AP Calculus BC 10.10 Alternating Series Error Bound - FRQs - Exam Style Questions

(a) Build the Maclaurin series from the recurrence
Use \(f^{(n+1)}(0)=-n\,f^{(n)}(0)\) with the base values \(f(0)=0,\ f'(0)=1\):
\(\displaystyle f”(0) = -1\cdot f'(0) = -1\) \(\displaystyle f^{(3)}(0) = -2\cdot f”(0) = 2\) \(\displaystyle f^{(4)}(0) = -3\cdot f^{(3)}(0) = -6\) Maclaurin: \(\displaystyle f(x)=\sum_{n=0}^{\infty}\frac{f^{(n)}(0)}{n!}x^{n}\). Thus, \[ f(x)=0+\frac{1}{1!}x+\frac{-1}{2!}x^{2}+\frac{2}{3!}x^{3}+\frac{-6}{4!}x^{4}+\cdots =\boxed{x-\frac{x^{2}}{2}+\frac{x^{3}}{3}-\frac{x^{4}}{4}+\cdots }. \] Pattern: \(\displaystyle \boxed{\text{general term }\, a_n(x)=(-1)^{\,n+1}\frac{x^{n}}{n}\quad (n\ge1)}.\)

(b) Behavior at \(x=1\)
At \(x=1\): \(\displaystyle \sum_{n=1}^{\infty}(-1)^{n+1}\frac{1}{n}\) — the alternating harmonic series. • Not absolutely convergent because \(\sum \frac{1}{n}\) diverges. • Alternating with decreasing terms \(\to 0\) ⇒ converges by the Alternating Series Test. \(\Rightarrow\) \(\boxed{\text{Converges conditionally at } x=1.}\)

(c) Series for \(g(x)=\displaystyle\int_{0}^{x}f(t)\,dt\)
Integrate the series term-by-term (valid for \(|x|<1\)): \[ g(x)=\int_{0}^{x}\!\left(t-\frac{t^{2}}{2}+\frac{t^{3}}{3}-\frac{t^{4}}{4}+\cdots\right)dt =\boxed{\frac{x^{2}}{2}-\frac{x^{3}}{6}+\frac{x^{4}}{12}-\frac{x^{5}}{20}+\cdots }. \] General term (integrate \( (-1)^{n+1}\frac{t^{n}}{n} \)): \[ \boxed{\text{general term }\, b_n(x)=(-1)^{\,n+1}\frac{x^{\,n+1}}{n(n+1)}\quad (n\ge1)}. \]

(d) Alternating error at \(x=\tfrac12\) for \(P_4\)
The degree–4 Taylor polynomial for \(g\) keeps terms through \(x^{4}\): \(P_4(x)=\dfrac{x^{2}}{2}-\dfrac{x^{3}}{6}+\dfrac{x^{4}}{12}\).
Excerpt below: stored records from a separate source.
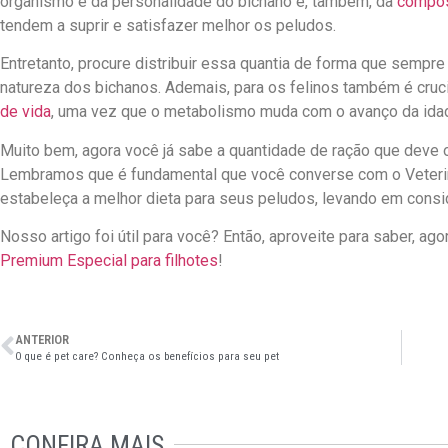
organismo e da personalidade do bichano e, também, da
compos
tendem a suprir e satisfazer melhor os peludos.
Entretanto, procure distribuir essa quantia de forma que sempre 
natureza dos bichanos. Ademais, para os felinos também é cruc
de vida
, uma vez que o metabolismo muda com o avanço da ida
Muito bem, agora você já sabe a quantidade de ração que deve o
Lembramos que é fundamental que você converse com o
V
eter
estabeleça a melhor dieta para seus peludos, levando em consi
Nosso artigo foi útil para você? Então, aproveite para saber, ago
Premium Especial para filhotes
!
ANTERIOR
O que é pet care? Conheça os benefícios para seu pet
CONFIRA MAIS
The next omitted (first unused) term is the \(x^{5}\) term: \(\displaystyle \frac{x^{5}}{20}\) in magnitude. Alternating Series Error Bound: \[ \big|P_{4}(\tfrac12)-g(\tfrac12)\big| \le \left|\frac{(\tfrac12)^{5}}{20}\right| = \frac{1}{32\cdot 20} = \frac{1}{640} < \frac{1}{500}. \] Hence \(\boxed{\big|P_{4}(\tfrac12)-g(\tfrac12)\big|<\tfrac{1}{500}}\).